This was rock bottom. The best advice I received then was: “Don’t be a hero.” It came from one of our investors. He rightly pointed out a common founder flaw: thinking cleverness can solve any problem. But all these issues meant that no matter how brilliant our turnaround plan, we’d be blocked from hiring talent or making key decisions. Even heroic execution could be undermined by any single investor pulling the rug.
05 The Only Way Out: Profitability and Recapitalization
We ultimately didn’t run out of cash, get sold to private equity, or file for bankruptcy. On the contrary, since August 2024, Medium has been profitable.
We successfully renegotiated loans with creditors, eliminated liquidation preferences entirely, simplified our governance to a single investor tranche, sold two acquired companies, and shut down the third.
Looking back, it feels like we accomplished an incredibly difficult task. Because of content quality concerns, we couldn’t simply cut costs. Doing so would have made us profitable—but selling content we were ashamed of. That might be commercial success, but to us, it would be mission failure and a waste of life.
So we had to keep enough team to innovate on quality (as described), while aggressively cutting costs, finding growth paths, and renegotiating with investors.
The team performed brilliantly. I’d like to think I did okay too. Before joining Medium, I spent 15 years running small companies as CEO, and I’ve always taken pride in making my own ventures profitable. To me, that’s the essence of entrepreneurship.

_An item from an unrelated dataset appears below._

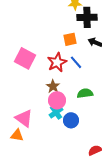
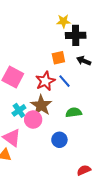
brown star: (53, 86) -> (41, 105), size x1.5
pink circle: (57, 100) -> (33, 120), moved
cyan cross: (56, 112) -> (19, 110), moved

But I did have two “superpowers.” First, running small companies gave me intimate knowledge of every operational detail—often because I had to do everything myself. Second, in the social media space, there may be no more hardcore Medium superuser than me. I’ve deeply used the platform in nearly every role: amateur writer, thought leader, business promoter, daily newsletter author, and creator of three of its largest publications. Nearly 2% of Medium’s pageviews come from my publications and articles.
06 Achieving Profitability: Growing Subscribers, Cutting Costs, Right-Sizing the Team
Recapitalization required a delicate timing: the company had to look good enough to be worth saving, but not so good that investors had other options.
So alongside fixing content quality, we first tackled the finances. This was basic financial risk management: we were burning cash, our bank balance was dropping monthly, and without intervention, we’d face insolvency.
We closed a gap—from a $2.6 million monthly loss in July 2022 to a $7,000 profit in August 2024. Since then, we’ve remained profitable. We’ve saved some profits as reserves, but mostly reinvested them into improving Medium itself.
Conceptually (not strict accounting), we split this financial turnaround into three parts: growing subscribers, cutting costs, and right-sizing the team.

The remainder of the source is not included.